Summoned by the invocation of her name, the pale young woman turns to face the man who speaks it, rose-tinged eyes virtually the only thing visible aside from the snow-dusted fabric of her hooded coat, the dark flannel of her scarf. She looks at him for a moment before her hands lift, their usual fluidity hampered by cold-stiffened, heavy gloves. No, Yvette signs, the gesture heavy, ponderously slow; not because of cold. There is nothing.
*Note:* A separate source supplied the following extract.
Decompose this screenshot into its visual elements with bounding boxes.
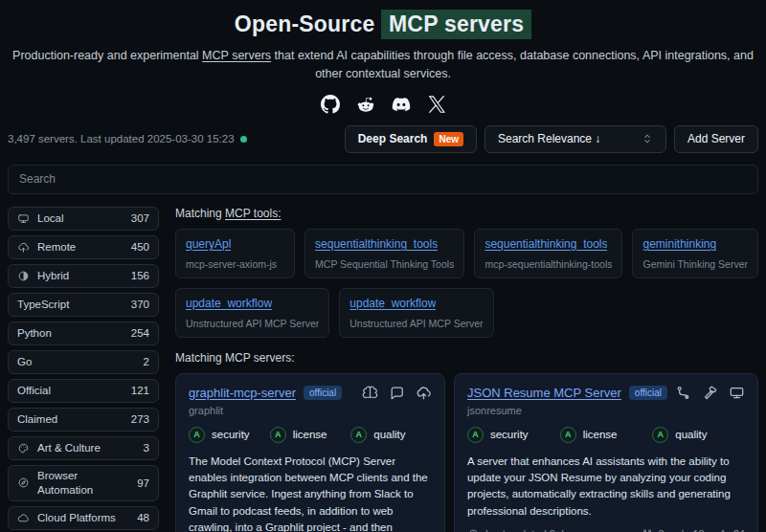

Uncertainty makes the speaker hesitate. He is not as fluent in Yvette's preferred way of communication as Volken was, and it takes him an extra few moments to process what the gestures of her hands are intended to convey. When he does, dark eyes grow darker still, black and solemn. He offers her a gloved palm turned up, flakes of snow creating strange patterns on the fabric of the woolen greatcoat he wears and on the wide brim of his fedora, which she has seen him in so many times before.
No more talking.
Pale eyes follow the rise of his arm, lift from the slight curl of his fingers to meet the man's dark gaze. Yvette is still for a moment before booted feet glide across the fresh-fallen layer of snow, compacting it to join the icy crust beneath. Delicately, for all that her grace is masked beneath layers of insulating clothing, she sets her hand in his, curling her fingers around the edge of his grip. One final step closes the distance between them to something as intimate as it is chaste; familiarity, trust, acceptance. The young woman inclines her head.
There is one thing still left, after all.
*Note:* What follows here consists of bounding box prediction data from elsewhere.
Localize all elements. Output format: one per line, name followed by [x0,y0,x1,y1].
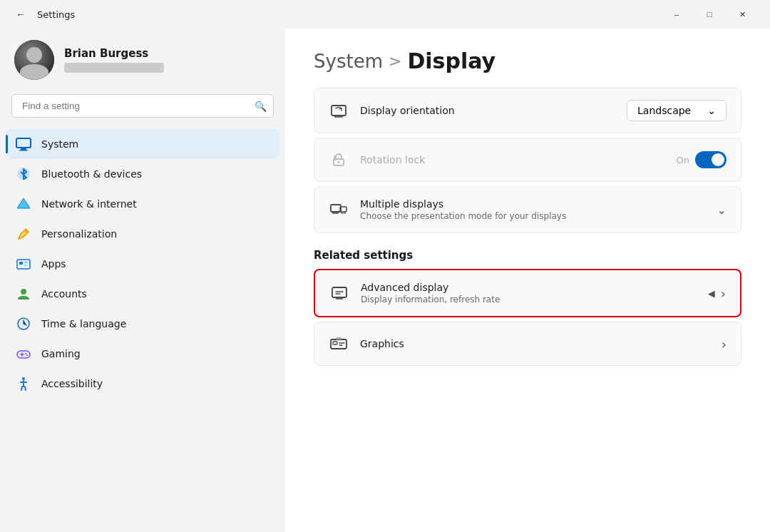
minimize-button[interactable]: – [660,3,693,26]
toggle-knob [712,153,724,166]
dropdown-chevron: ⌄ [707,105,716,116]
sidebar-label-time: Time & language [41,318,126,329]
sidebar-label-network: Network & internet [41,198,137,210]
graphics-label: Graphics [360,338,404,349]
orientation-dropdown[interactable]: Landscape ⌄ [627,100,727,121]
svg-point-15 [22,377,25,380]
svg-rect-8 [24,262,28,263]
sidebar-item-system[interactable]: System [6,129,279,159]
rotation-lock-label: Rotation lock [360,154,425,165]
svg-rect-24 [336,337,342,339]
main-layout: Brian Burgess 🔍 System [0,29,770,532]
cursor-icon: ◀ [708,288,715,299]
apps-icon [16,256,31,272]
maximize-button[interactable]: □ [693,3,726,26]
accounts-icon [16,286,31,302]
graphics-icon [329,334,349,354]
sidebar-item-apps[interactable]: Apps [6,249,279,279]
advanced-display-icon [329,283,349,303]
setting-row-display-orientation: Display orientation Landscape ⌄ [314,88,741,133]
related-row-advanced-display[interactable]: Advanced display Display information, re… [314,269,741,317]
sidebar-item-bluetooth[interactable]: Bluetooth & devices [6,159,279,189]
display-orientation-icon [329,101,349,121]
system-icon [16,136,31,152]
avatar [14,40,54,80]
user-info: Brian Burgess [64,47,164,73]
breadcrumb-separator: > [389,52,401,70]
advanced-display-chevron[interactable]: › [721,286,726,301]
multiple-displays-text: Multiple displays Choose the presentatio… [360,198,566,221]
personalization-icon [16,226,31,242]
settings-list: Display orientation Landscape ⌄ [285,88,770,383]
avatar-image [14,40,54,80]
search-icon: 🔍 [255,101,267,112]
svg-point-5 [25,230,28,232]
setting-row-left-2: Rotation lock [329,150,425,170]
sidebar-item-accessibility[interactable]: Accessibility [6,369,279,399]
sidebar-label-personalization: Personalization [41,228,117,240]
nav-list: System Bluetooth & devices [0,129,285,399]
bluetooth-icon [16,166,31,182]
related-settings-heading: Related settings [314,237,741,267]
rotation-lock-control: On [677,151,727,168]
sidebar-label-accounts: Accounts [41,288,87,300]
sidebar-label-apps: Apps [41,258,66,270]
sidebar: Brian Burgess 🔍 System [0,29,285,532]
rotation-lock-toggle[interactable] [695,151,727,168]
svg-rect-1 [21,148,26,150]
content-area: System > Display Di [285,29,770,532]
svg-rect-23 [333,342,337,344]
display-orientation-control[interactable]: Landscape ⌄ [627,100,727,121]
multiple-displays-label: Multiple displays [360,198,566,210]
content-header: System > Display [285,29,770,88]
svg-marker-4 [17,198,30,208]
user-section: Brian Burgess [0,29,285,94]
search-input[interactable] [11,94,274,118]
svg-rect-21 [332,287,346,297]
window-controls: – □ ✕ [660,3,759,26]
time-icon [16,316,31,332]
multiple-displays-chevron[interactable]: ⌄ [717,203,727,217]
sidebar-item-time[interactable]: Time & language [6,309,279,339]
breadcrumb: System > Display [314,48,741,73]
svg-rect-6 [17,260,30,269]
sidebar-label-gaming: Gaming [41,348,81,359]
svg-rect-2 [19,150,28,151]
graphics-left: Graphics [329,334,404,354]
sidebar-item-accounts[interactable]: Accounts [6,279,279,309]
related-row-graphics[interactable]: Graphics › [314,322,741,366]
setting-row-left: Display orientation [329,101,455,121]
sidebar-item-network[interactable]: Network & internet [6,189,279,219]
svg-point-13 [25,353,26,354]
search-box: 🔍 [11,94,274,118]
sidebar-label-accessibility: Accessibility [41,378,103,389]
advanced-display-sub: Display information, refresh rate [361,295,500,305]
svg-rect-0 [16,138,31,148]
advanced-display-label: Advanced display [361,282,500,293]
svg-point-18 [338,161,340,163]
setting-row-left-3: Multiple displays Choose the presentatio… [329,198,566,221]
svg-rect-19 [331,205,341,212]
close-button[interactable]: ✕ [726,3,759,26]
breadcrumb-parent: System [314,51,383,72]
title-bar: ← Settings – □ ✕ [0,0,770,29]
sidebar-label-system: System [41,138,78,150]
setting-row-rotation-lock: Rotation lock On [314,138,741,182]
accessibility-icon [16,376,31,392]
multiple-displays-icon [329,200,349,220]
advanced-display-text: Advanced display Display information, re… [361,282,500,305]
svg-point-14 [26,354,28,356]
display-orientation-label: Display orientation [360,105,455,116]
sidebar-label-bluetooth: Bluetooth & devices [41,168,142,180]
rotation-lock-icon [329,150,349,170]
window-title: Settings [37,9,75,20]
sidebar-item-gaming[interactable]: Gaming [6,339,279,369]
svg-point-10 [21,289,26,295]
setting-row-multiple-displays[interactable]: Multiple displays Choose the presentatio… [314,186,741,233]
sidebar-item-personalization[interactable]: Personalization [6,219,279,249]
user-name: Brian Burgess [64,47,164,60]
graphics-chevron[interactable]: › [722,337,727,352]
back-button[interactable]: ← [11,6,30,23]
svg-rect-7 [19,262,23,265]
rotation-lock-value: On [677,155,689,165]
His hand closes around hers, fingers forming a protective clasp that completely encircles and encases her much smaller, more delicate ones. This may not have been what Kazimir wanted in the end, but Kazimir is not here to protest and never will be again.
Someone else's daughter is no substitution for a lost son. It will, however, suffice. Carlisle Dreyfus' free hand takes the shape of a sign with deliberate slowness and what feels like, at least to Yvette, genuine affection.
Come.
And someone else's father is no substitute for hers — but it saves her from being alone. Yvette watches him dredge the sign out of memory, patient and unhurried; she cannot smile, even if her face were not hidden beneath the scarf, but the young woman's eyes convey the same warmth. Retaining that grip, that contact, she steps around Dreyfus as if he were an anchor, making of his position an axis of revolution; steps out and away from the foundry, although not without a backwards glance past the open gate, a pause to consider the key's silver gleam in her hand.
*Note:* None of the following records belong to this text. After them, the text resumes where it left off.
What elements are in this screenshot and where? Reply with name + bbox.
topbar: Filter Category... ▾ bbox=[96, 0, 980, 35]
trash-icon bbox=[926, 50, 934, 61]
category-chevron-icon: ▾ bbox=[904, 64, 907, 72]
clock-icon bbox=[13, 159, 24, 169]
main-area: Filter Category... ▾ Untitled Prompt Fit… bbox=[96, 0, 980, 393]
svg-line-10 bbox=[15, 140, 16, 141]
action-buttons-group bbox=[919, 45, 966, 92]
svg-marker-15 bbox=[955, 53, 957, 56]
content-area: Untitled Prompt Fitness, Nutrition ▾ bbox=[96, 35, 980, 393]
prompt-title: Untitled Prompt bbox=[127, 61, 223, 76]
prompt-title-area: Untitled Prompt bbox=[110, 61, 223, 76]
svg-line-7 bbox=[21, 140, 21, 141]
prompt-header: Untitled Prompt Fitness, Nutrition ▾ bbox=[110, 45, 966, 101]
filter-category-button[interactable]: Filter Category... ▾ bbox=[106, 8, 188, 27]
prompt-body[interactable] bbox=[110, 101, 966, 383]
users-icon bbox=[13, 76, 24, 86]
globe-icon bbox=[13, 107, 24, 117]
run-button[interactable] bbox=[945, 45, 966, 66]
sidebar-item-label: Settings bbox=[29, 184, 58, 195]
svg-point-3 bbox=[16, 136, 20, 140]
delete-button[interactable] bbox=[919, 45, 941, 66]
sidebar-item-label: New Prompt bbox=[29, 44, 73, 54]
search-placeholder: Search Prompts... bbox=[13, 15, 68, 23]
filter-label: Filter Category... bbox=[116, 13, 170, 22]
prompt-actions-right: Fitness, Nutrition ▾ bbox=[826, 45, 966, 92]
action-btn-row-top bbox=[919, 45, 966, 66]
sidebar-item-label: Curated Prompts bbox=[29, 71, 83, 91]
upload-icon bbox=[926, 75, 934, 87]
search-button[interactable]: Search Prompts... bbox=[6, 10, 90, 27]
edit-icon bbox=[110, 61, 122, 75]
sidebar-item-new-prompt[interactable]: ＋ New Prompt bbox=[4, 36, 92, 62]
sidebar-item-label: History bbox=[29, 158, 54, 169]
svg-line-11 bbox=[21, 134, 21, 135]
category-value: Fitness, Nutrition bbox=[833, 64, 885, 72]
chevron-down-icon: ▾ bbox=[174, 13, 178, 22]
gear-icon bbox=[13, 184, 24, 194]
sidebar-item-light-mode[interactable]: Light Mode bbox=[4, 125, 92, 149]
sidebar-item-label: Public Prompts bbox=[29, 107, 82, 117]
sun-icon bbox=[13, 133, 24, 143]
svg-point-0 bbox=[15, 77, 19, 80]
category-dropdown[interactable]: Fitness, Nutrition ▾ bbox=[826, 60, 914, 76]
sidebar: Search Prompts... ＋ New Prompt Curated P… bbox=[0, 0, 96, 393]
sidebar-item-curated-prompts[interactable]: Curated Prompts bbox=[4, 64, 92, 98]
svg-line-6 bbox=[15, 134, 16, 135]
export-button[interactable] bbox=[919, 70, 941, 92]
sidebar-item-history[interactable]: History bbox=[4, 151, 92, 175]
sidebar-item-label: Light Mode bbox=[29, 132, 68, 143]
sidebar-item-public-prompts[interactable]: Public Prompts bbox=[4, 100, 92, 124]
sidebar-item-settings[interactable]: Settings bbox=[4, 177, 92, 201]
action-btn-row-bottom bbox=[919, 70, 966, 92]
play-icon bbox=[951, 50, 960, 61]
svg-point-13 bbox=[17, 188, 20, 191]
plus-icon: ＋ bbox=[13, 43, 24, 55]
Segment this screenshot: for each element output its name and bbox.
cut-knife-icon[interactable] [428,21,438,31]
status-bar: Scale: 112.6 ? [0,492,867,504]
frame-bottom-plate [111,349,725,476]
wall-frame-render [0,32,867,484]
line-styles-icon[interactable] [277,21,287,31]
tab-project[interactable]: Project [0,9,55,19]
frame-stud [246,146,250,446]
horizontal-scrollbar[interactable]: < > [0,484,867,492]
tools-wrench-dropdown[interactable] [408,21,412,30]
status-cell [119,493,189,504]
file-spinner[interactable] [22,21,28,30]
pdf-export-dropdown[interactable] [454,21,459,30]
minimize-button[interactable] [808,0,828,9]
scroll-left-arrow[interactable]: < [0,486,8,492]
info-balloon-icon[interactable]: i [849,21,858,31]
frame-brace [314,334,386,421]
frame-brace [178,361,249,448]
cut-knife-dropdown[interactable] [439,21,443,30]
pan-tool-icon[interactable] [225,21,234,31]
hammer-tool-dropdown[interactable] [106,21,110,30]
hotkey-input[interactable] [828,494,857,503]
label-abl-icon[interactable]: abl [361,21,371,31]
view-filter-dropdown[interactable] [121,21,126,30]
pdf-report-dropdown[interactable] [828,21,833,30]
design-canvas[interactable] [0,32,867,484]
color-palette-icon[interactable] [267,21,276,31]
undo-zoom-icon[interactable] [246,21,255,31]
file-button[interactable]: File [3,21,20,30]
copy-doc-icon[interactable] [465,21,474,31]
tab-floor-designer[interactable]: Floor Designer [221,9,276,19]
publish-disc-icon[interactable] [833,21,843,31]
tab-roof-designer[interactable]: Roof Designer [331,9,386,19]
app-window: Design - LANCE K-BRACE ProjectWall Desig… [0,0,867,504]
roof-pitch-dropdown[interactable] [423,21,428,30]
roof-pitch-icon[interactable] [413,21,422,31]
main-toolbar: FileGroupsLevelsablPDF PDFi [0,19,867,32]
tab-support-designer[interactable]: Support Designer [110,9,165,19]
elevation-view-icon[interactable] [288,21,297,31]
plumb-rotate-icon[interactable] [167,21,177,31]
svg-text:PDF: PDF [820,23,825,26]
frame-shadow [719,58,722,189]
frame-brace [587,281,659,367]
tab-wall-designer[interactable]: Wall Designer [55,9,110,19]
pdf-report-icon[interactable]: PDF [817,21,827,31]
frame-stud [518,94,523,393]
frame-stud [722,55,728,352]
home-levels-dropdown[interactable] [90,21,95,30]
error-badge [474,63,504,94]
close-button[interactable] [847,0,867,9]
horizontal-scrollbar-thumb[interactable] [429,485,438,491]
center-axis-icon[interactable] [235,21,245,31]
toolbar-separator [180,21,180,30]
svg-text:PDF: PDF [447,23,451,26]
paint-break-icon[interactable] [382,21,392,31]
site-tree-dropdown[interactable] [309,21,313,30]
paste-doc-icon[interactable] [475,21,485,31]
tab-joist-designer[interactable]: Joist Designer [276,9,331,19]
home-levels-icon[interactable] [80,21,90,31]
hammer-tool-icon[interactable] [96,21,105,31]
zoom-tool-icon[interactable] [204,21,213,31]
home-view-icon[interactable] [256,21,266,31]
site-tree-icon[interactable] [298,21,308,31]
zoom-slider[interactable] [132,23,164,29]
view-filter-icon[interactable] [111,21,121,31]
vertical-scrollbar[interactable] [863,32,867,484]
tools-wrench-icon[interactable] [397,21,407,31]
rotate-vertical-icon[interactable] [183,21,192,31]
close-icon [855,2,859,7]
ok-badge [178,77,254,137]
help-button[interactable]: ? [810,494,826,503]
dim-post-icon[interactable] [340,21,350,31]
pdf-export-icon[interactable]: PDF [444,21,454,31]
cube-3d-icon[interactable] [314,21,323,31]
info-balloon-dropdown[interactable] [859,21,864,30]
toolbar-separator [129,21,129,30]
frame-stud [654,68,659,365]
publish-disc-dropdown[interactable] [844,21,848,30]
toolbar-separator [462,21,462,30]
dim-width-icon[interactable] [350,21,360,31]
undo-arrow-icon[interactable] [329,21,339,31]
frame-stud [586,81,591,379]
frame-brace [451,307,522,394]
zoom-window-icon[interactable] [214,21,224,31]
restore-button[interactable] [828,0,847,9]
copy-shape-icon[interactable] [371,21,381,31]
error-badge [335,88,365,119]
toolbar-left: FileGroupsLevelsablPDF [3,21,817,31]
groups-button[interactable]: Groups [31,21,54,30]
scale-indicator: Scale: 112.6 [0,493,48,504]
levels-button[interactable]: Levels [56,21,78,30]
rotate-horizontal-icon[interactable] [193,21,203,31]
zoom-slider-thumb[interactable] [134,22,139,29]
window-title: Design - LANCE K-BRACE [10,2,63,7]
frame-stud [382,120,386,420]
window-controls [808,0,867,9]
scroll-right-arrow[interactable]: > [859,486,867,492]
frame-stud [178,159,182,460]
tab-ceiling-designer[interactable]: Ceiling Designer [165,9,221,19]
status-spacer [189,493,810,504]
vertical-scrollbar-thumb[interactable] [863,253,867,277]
For all the sheltering constraints of Yvette's childhood — the past two weeks have given entire new depths to the meaning of the word alone.
Pressing the key between thumb and forefinger, she holds it up to her escort.
He scrutinizes the key in his predator's acute silence for what seems a very long time but in reality is less than the count of even three. When his other hand reaches around, it's to gently, forcibly close her fingers and pack them into a fist with the key pressed against the softest part of her frail palm.
He has nothing to sign with as long as he's holding her. Resorts to the low gravel of his voice again instead. "Keep it," he insists. "To remember. They'll change the locks soon enough."
To that, the young woman inclines her head once more. She waits until he releases the hand with the key inside, tucking the molded bit of metal away into one of the many pockets her layers of clothing boast. Then Yvette proceeds forward, leaving the gate hanging open behind them.
Snow falls, cloaking the foundry in a shroud of ghostly white.